En quoi consiste la méthode?
Le calcul des coûts de production permet l’analyse successive:
de la marge brute de la branche de production
du niveau des coûts de structure
de la rémunération effective du travail
Les coûts de production totaux intègrent l’ensemble des coûts réels, avec diverses clés de répartition possibles pour les charges de structure, ainsi que la prétention salariale de la famille exploitante à 28 fr./h et la rémunération théorique des capitaux propres à 0,75%. Ils permettent de rechercher le prix d’équilibre du lait et de se comparer à des références. L’outil permet aussi de connaître la rémunération réelle effective dans la branche de production laitière. Celle-ci s’élève en moyenne à 19 fr./h en plaine et à 13 fr./h en montagne.
Pourquoi calculer ses coûts de production?
La démarche d’analyse est en ellemême bénéfique, car elle permet de bien connaître ses résultats et de se les approprier, tout en mesurant les conséquences de ses choix techniques. On peut ensuite comparer ses propres coûts à ceux d’exploitations semblables, tous les résultats étant ramenés au litre de lait. On peut aussi s’interroger sur la cohérence entre résultats et objectifs et identifier des marges de manœuvre pour progresser, le but ultime étant d’optimiser ses marges et son revenu.
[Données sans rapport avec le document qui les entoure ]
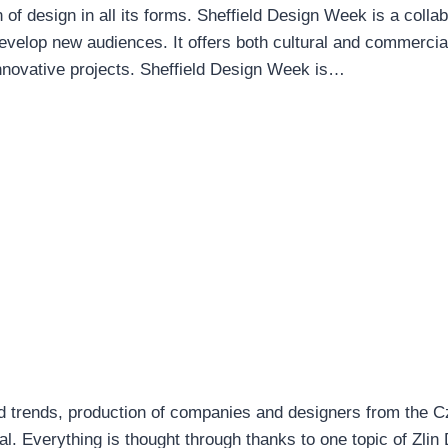
of design in all its forms. Sheffield Design Week is a collab
evelop new audiences. It offers both cultural and commercia
nnovative projects. Sheffield Design Week is…
nd trends, production of companies and designers from the 
. Everything is thought through thanks to one topic of Zlin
Une grande disparité dans les résultats
L’évolution des coûts de production sur plusieurs années démontre des fluctuations avec toutefois une constante: des coûts calculés en montagne bien supérieurs à ceux calculés en plaine (graphique 1). Ce résultat s’explique surtout par une différence marquée au niveau des coûts de structure réels et calculés, en lien avec la quantité de lait produite en plaine et en montagne. En effet, pour un nombre moyen d’heures de travail consacrées au troupeau et aux surfaces fourragères quasiment identique, soit 4062 h/an en plaine et 4012 h/an en montagne, la quantité moyenne de lait vendue par exploitation est deux fois supérieure en plaine (tableau Centres de coûts en production laitière en plaine et en montagne). La dilution des coûts de structure y est donc plus importante.
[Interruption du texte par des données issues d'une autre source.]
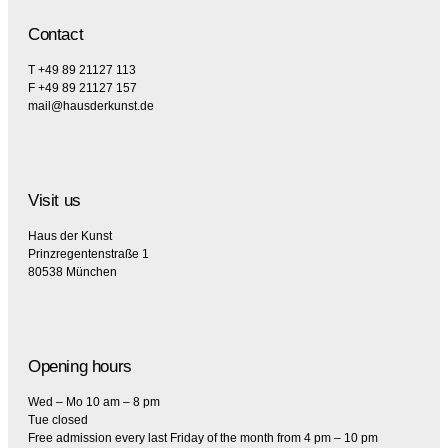
Contact
T +49 89 21127 113
F +49 89 21127 157
mail@hausderkunst.de
Visit us
Haus der Kunst
Prinzregentenstraße 1
80538 München
Opening hours
Wed – Mo 10 am – 8 pm
Tue closed
Free admission every last Friday of the month from 4 pm – 10 pm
Cependant, en considérant l’ensemble des 316 exploitations et en analysant le revenu effectif du travail par heure en fonction du niveau de production par vache, les résultats sont très hétérogènes et la zone géographique n’est plus forcément discriminante (graphique 2). Ceci montre qu’une bonne rémunération du travail est possible, quels que soient la zone de production et le niveau de production des vaches. Ainsi, des marges de manœuvre existent pour chaque exploitation, même si certains postes sont plus difficilement compressibles que d’autres, comme les coûts de structure réels.
Analyser par critère
En dehors d’une comparaison entre les zones géographiques, il est aussi possible d’analyser les coûts de production par critère à l’intérieur d’une même zone (ici exemple de la plaine).
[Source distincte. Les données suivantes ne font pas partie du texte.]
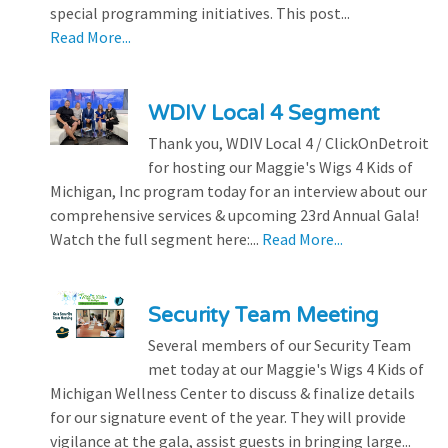
special programming initiatives. This post...
Read More...
WDIV Local 4 Segment
Thank you, WDIV Local 4 / ClickOnDetroit
for hosting our Maggie's Wigs 4 Kids of
Michigan, Inc program today for an interview about our
comprehensive services & upcoming 23rd Annual Gala!
Watch the full segment here:...
Read More...
Security Team Meeting
Several members of our Security Team
met today at our Maggie's Wigs 4 Kids of
Michigan Wellness Center to discuss & finalize details
for our signature event of the year. They will provide
vigilance at the gala, assist guests in bringing large...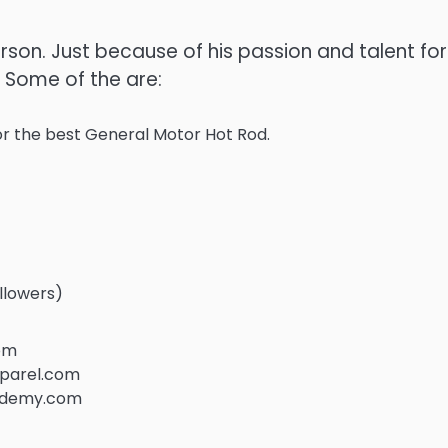
son. Just because of his passion and talent for
 Some of the are:
r the best General Motor Hot Rod.
llowers)
com
pparel.com
cademy.com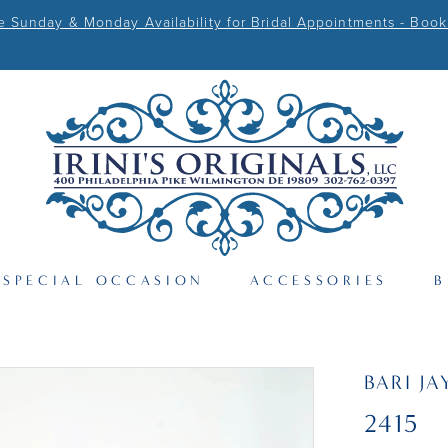
Sunday & Monday Availability for Bridal Appointments - Book
SPECIAL OCCASION
ACCESSORIES
B
BARI JA
2415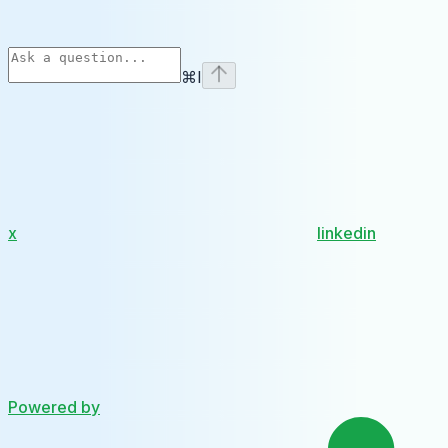
⌘
I
x
linkedin
Powered by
Prenons le niveau de production par vache, et partons de l’hypothèse que l’augmentation de la productivité par animal permet d’augmenter le bénéfice calculé (ou inversement). Que disent les résultats? Après analyse, on constate que les pertes calculées des exploitations ayant des vaches peu productives, avec moins de 6000 kg/vache, sont quasiment égales à celles des exploitations avec des vaches plus productives atteignant entre 8000 et 9000 kg/vache. Ces pertes calculées se situent à environ 9 ct./kg de lait. La répartition des coûts est également intéressante. Si les exploitations avec une plus faible productivité par vache présentent des coûts de structure plus élevés, elles affichent une meilleure maîtrise des coûts spécifiques, notamment pour les concentrés. Au final, leurs coûts de production calculés restent plus élevés, mais sont compensés par un meilleur prix du lait et plus de paiements directs. On constate que contrairement aux coûts de structure, une plus grande quantité de lait produite par vache ne permet pas une dilution des coûts spécifiques.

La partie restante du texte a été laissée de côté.